**TASK OBJECTIVE:**
Every line containing the string "själv" should be returned from the records.
---------------
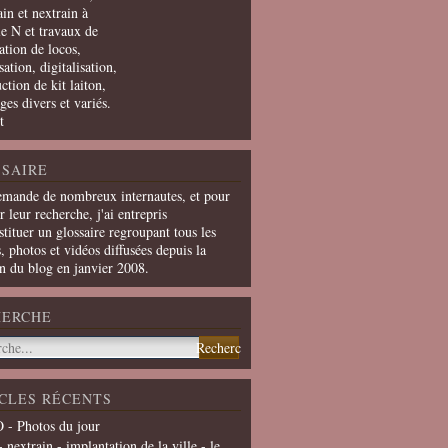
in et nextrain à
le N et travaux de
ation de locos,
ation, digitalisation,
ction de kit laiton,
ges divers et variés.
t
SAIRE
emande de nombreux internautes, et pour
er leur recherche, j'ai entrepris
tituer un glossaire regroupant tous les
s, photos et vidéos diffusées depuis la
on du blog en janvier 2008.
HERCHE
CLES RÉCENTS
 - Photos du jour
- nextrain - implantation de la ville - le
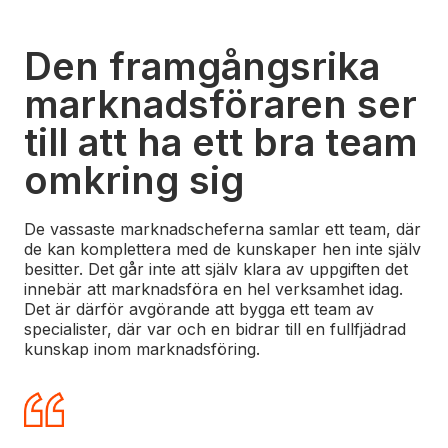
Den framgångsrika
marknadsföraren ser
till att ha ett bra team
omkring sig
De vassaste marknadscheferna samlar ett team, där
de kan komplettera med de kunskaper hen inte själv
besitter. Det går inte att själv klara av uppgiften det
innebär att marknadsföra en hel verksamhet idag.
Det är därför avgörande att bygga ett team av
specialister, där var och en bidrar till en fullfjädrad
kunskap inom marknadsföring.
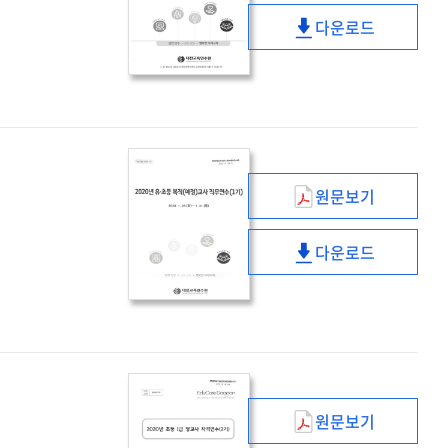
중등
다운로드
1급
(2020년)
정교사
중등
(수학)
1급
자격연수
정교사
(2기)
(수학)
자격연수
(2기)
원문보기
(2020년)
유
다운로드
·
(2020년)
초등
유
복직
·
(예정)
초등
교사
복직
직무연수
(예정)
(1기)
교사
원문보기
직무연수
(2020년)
---------------
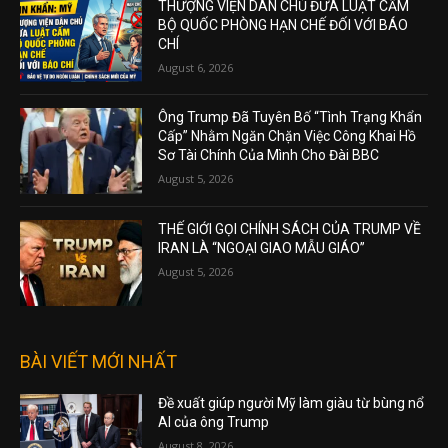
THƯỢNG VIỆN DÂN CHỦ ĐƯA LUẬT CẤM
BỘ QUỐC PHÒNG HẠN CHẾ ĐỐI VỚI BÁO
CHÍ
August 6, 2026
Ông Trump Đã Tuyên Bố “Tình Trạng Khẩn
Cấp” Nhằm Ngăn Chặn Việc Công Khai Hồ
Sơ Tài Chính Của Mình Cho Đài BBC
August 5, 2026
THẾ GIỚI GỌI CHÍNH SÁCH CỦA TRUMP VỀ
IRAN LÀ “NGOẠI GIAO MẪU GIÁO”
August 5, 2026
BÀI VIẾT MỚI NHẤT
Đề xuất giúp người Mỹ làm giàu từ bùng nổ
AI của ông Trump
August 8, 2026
---------------
**ANSWER TO THIS PROBLEM:**
de kan komplettera med de kunskaper hen inte själv
besitter. Det går inte att själv klara av uppgiften det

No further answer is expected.